In the end, that decision seems to have worked out well for everybody. The D-backs signed Zack Greinke, while Cueto went to the Giants for six years, $130 million, with a $22 million club option on the seventh season.
It was the most money offered to Cueto on this past offseason's market.
"Of course," Cueto said Wednesday through interpreter Erwin Higueros. "That's why I'm here."
Cueto made his first start of the spring in Giants black and orange, and the 8-6 loss to the Rockies wasn't quite as magical as his last one for the Royals in the World Series: A Game 2 two-hitter over the Mets as Kansas City went on to win the Fall Classic in five games.
On Wednesday, Cueto left with one out in the second inning after allowing five runs on four hits at Scottsdale Stadium, including a booming two-run homer by Carlos Gonzalez and an equally massive shot to center that newcomer Mark Reynolds turned into a triple.
The right-hander from the Dominican Republic faced 11 batters, walking one and striking out two. This is barely mid-March, not late October, so Cueto can be excused for the transgression.
"It's early," Cueto said. "I still have a few starts left in Spring Training. I have to get in my rhythm before the season starts."
The Giants are bringing Cueto along slowly this spring, considering the fact that he pitched 212 innings last season for the Reds and Royals, and then 25 more for Kansas City in the postseason. His brilliant World Series performance at Kauffman Stadium was on Oct. 28, barely a little bit more than four months ago.
"He threw a lot of innings and went deep into the postseason. We've been there with our guys," said Bruce Bochy, who has managed San Francisco to three World Series titles since 2010. "That's why we are slow-playing him. And he's smart enough to know he doesn't need to be ready right now."

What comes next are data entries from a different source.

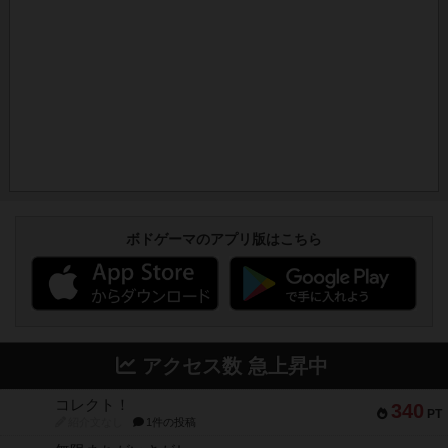
ボドゲーマのアプリ版はこちら
アクセス数 急上昇中
コレクト！
340
PT
紹介文なし
1件の投稿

The Giants gave Cueto the richest contract for an outside free agent in club history, barely beating the seven-year, $126 million deal signed by Barry Zito just prior to the 2007 season. They also signed right-hander Jeff Samardzija to a five-year, $90 million pact, rebuilding an aging starting rotation for a cool $210 million.
"This just shows that the owners, the front office made a commitment to us to win," Bochy said. "And we certainly appreciate that."
That's why Bochy's intent on protecting the investment. And even though Cueto may wind up as the second starter behind left-hander Madison Bumgarner, Bochy and company waited to pitch him until the ninth Cactus League game.
"That's exactly what they're doing. They're taking me slowly," Cueto said. "I really appreciate what Bruce Bochy and the pitching coach [Dave Righetti] are doing. They are very conscious that I pitched a lot last year."
Cueto was signed by the Reds as an international free agent out of the Dominican in 2004, and he was in the midst of his eighth big league season with that organization when he was traded to the Royals near last year's July 31 non-waiver Trade Deadline.
The quirky Cueto didn't exactly light it up in 13 regular-season starts for the Royals. He was 4-7 with a 4.76 ERA and a 1.451 WHIP. Inconsistent at best, he still exhibited his true value in the Game 5 clincher of Kansas City's American League Division Series by pitching eight innings of two-run, two-hit ball with eight strikeouts to earn the win.
But in Game 3 of the AL Championship Series in Toronto, Cueto was not so good, allowing eight runs on six hits in two innings of an 11-8 loss. He didn't pitch again in a series the Royals won in six games.
There was a question whether Ned Yost would even use Cueto in the World Series, but Kansas City's manager guessed that the Cueto who helped clinch the first round would emerge again. Yost was right.
Yost uses a three-headed bullpen in the last three innings to such proficiency, the Royals only had two complete games all last season. In the World Series, after Kansas City scored three times in the bottom of the eighth of Game 2, taking a 7-1 lead, Yost let Cueto go out to pitch the ninth. Two grounders, a walk and a game-ending Yoenis Cespedes fly ball later, Cueto had the Royals' only complete game of the postseason. The 10 teams that qualified for the postseason, in fact, totaled only two.
And that's the way Cueto left Kansas City, defeating Mets All-Star right-hander Jacob deGrom. It was a short, but fantastic ride.
"It was really good, a really great experience," Cueto said. "I had a great relationship with all the Dominican players, with all the players. They accepted me as one of them. Once I got there, that's what we wanted to do -- win the World Series."
And now that Cueto is signed and sealed with San Francisco, that's what he's here to do again -- win the Giants' fourth World Series title in the past eight seasons.
"Claro," he said in Spanish. Of course!